Prime Minister Christopher Luxon says his claiming of a $52,000 accommodation supplement is something "well within the rules".
Earlier today it was revealed Luxon is collecting a taxpayer-funded accommodation supplement to live in his own mortgage-free home in Wellington.
A $31,000 supplement is available for all MPs living away from home when in Wellington, but the prime minister gets a higher subsidy of $52,000.
Luxon campaigned on wasteful public spending and a need for cost cutting across the public service and under the coalition government ministries have been asked to find at least 6.5 percent of savings.
"It's an entitlement and I'm well within the rules," he told reporters in Queenstown.
He defended taking the payment, the first prime minister in at least 34 years to do so.
"Look, it's part of an entitlement for an out of Wellington MP. Whether you're an MP or a minister, there's a series of allowances and entitlements and it's because I don't have a primary residence in Wellington.
"As I said before, all MPs, Ministers, have entitlements. All those MPs are living outside of Wellington, which I happen to do. So the intention is, I want to get to Premier House as quickly as we possibly can."
Expense returns from Thursday show six National Party ministers, two National MPs, one ACT MP and five Labour MPs claimed the accommodation supplement last year. Financial interests for those not in Parliament before the election have not yet been released.
Prime ministers have Premier House available to live in but Luxon said he was choosing not to due to long-standing maintenance issues.
"We're trying to work out how we can make that work, so that actually I can go live there - its' my preference to do so. Until then, I continue to live in the apartment that I have."
Asked if it was hypocritical, he asked why. His government's focus on cuts and the cost of living was pointed out, but he said: "Yes. But all I'm just saying to you is I want to get to Premier House.
"I think that'd be really important, as prime minister I'd like to live there. Premier House has got maintenance issues and I can't live there at this point of time. That's why I'm carrying on living in my apartment.
"Look, it's an entitlement that I have as an out-of-town Auckland-based MP, as do many other non-Wellington-based MPs and/or ministers."
When Bill English was prime minister, he ended up paying back the supplement, but Luxon said that was a case of "different circumstances".

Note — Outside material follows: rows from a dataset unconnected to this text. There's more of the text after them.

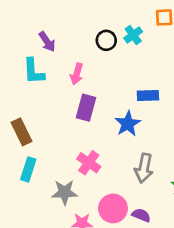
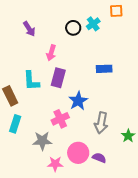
cyan L-shape: (34, 71) -> (31, 81), moved
blue star: (128, 124) -> (78, 101), moved
pink cross: (89, 163) -> (60, 119), turned 30

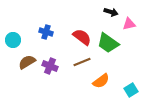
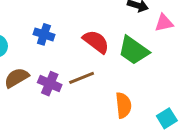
brown line: (82, 62) -> (82, 78), moved
orange semicircle: (101, 81) -> (123, 105), turned -60

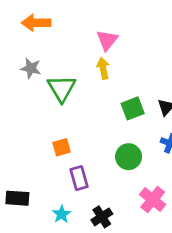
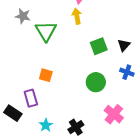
orange square: (62, 147) -> (46, 75), turned 32
purple rectangle: (79, 178) -> (31, 98), moved
black rectangle: (17, 198) -> (13, 113), turned 30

"It's about where you primarily live," he said. "Anyone outside of the Greater Wellington area is entitled to the entitlements. That's how the allowance system actually works."

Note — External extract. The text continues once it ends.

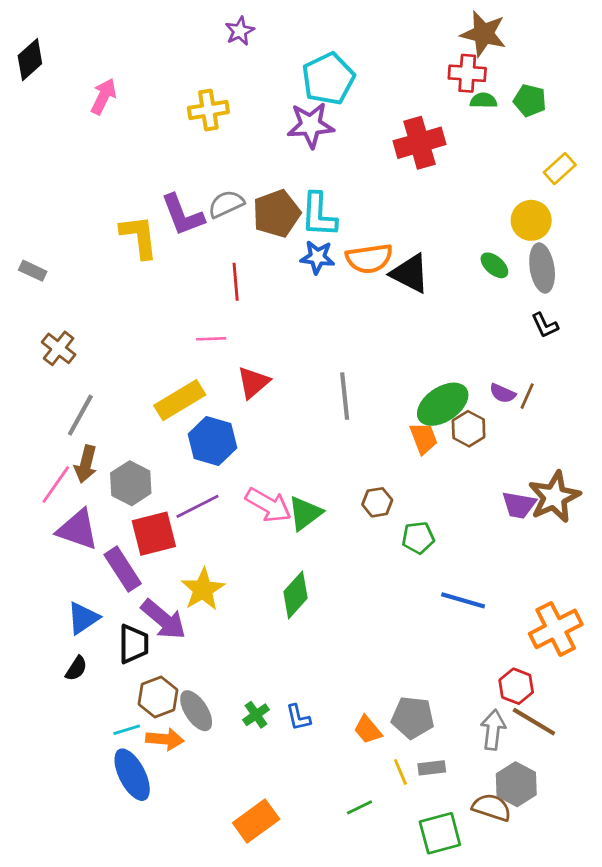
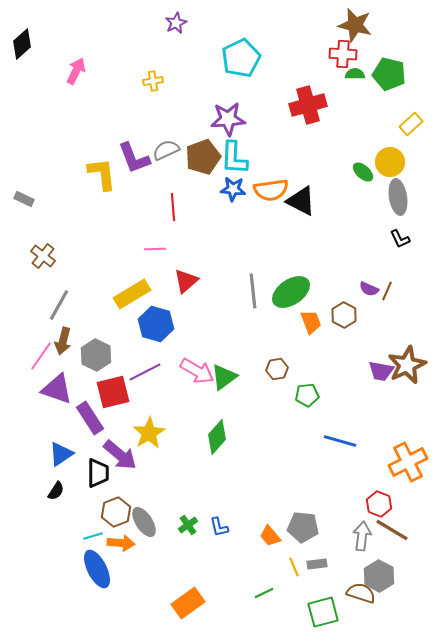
green pentagon: (530, 100) -> (389, 74), size x1.4
yellow cross: (208, 110) -> (153, 81), size x0.7
purple star: (311, 125) -> (228, 119), moved
green ellipse: (494, 265) -> (363, 172), moved
green ellipse: (443, 404) -> (291, 292), moved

When Luxon was voicing opposition to Labour's universal waiving of the $5 prescription fee, he said people like him who were well off should pay the money if they could - a case of if you can pay, you should.
"Well, what I'm saying, I don't know how to explain it any clearer to you, as prime minister of New Zealand ideally you want to be able to live in Premier House when you're in Wellington," he said, when that was put to him.

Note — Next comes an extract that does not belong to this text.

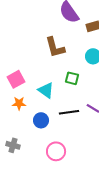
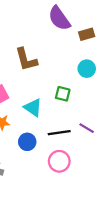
brown L-shape: (55, 47) -> (26, 59), moved
pink circle: (56, 151) -> (59, 161), moved

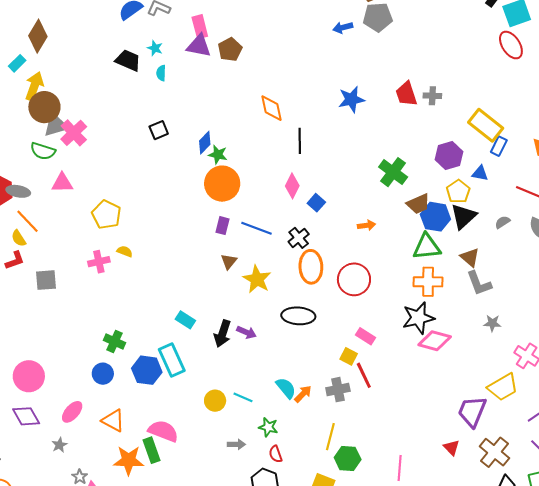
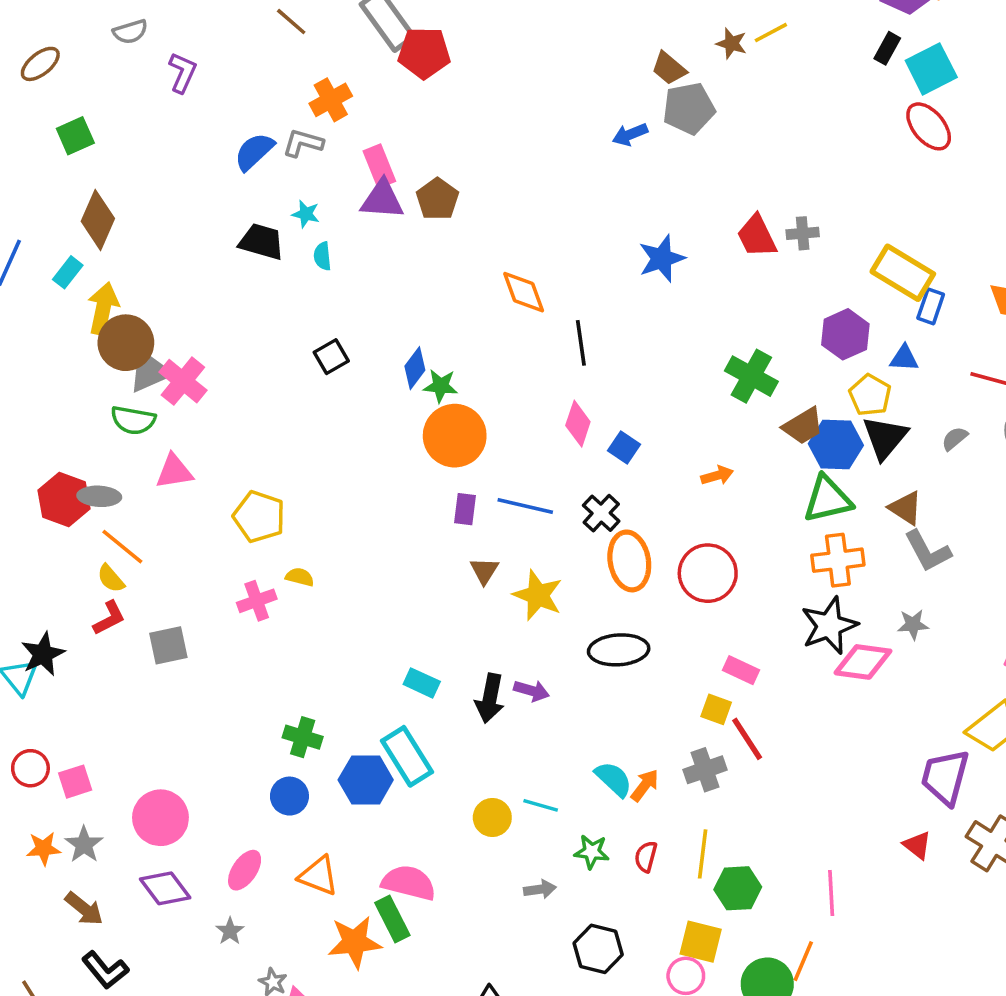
gray star: (492, 323) -> (913, 625), moved
red semicircle: (276, 454) -> (646, 857), moved, turned 42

'Absolutely hypocritical' - Hipkins
Labour leader Chris Hipkins said Luxon should not have been claiming the allowance.
"Christopher Luxon's treating hard-working Kiwis like a bottomless ATM. He needs to apply his own tough-love standard to himself," he said.
"I think it's absolutely hypocritical for Christopher Luxon to be saying that every other New Zealander needs to stomach cuts, while he's claiming a $52,000 a year - that's $1000 a week - allowance to live in his own house mortgage free.
"The fact that it's within the rules doesn't mean that it's the right thing to do."
He said Luxon had access to Premier House at no cost to himself. While it did need some maintenance and structural problems, there was no risk to safety and it was "still liveable" and "in reasonable state", he said.
"It's a residence that's been good enough for every prime minister up till Christopher Luxon ... Premier House certainly needs some maintenance work, but there is nothing in that report that says it's uninhabitable.
"Certainly for the purpose that most prime ministers use it for - which is for accommodation whilst they are in Wellington, which is normally only a couple of nights a week - I think it is certainly liveable.
"If he wants to live in his own apartment I think that's fine, but he shouldn't be asking the taxpayers to subsidise that when there is a free house just down the road that he could move into today."
Watch some of Chris Hipkins' media briefing.
Hipkins himself was ineligible for the supplement, as his primary residence is within the Wellington region. He said whether Luxon paid the supplement back was a judgement for him to make.
Some of his own MPs do claim the smaller allowance, but Hipkins said he personally had never been in that position because he lived in Wellington.
"I think probably the question is whether it's value for money. So if in fact if someone decides to buy a modest apartment with a mortgage and then use the allowance to pay that versus staying in a hotel which would be more expensive, those are decisions that each individual MP makes.
"Like many of the behaviours of National and ACT MPs of late, it suggests that rich people should have more choices than the expectations they have of every other New Zealander."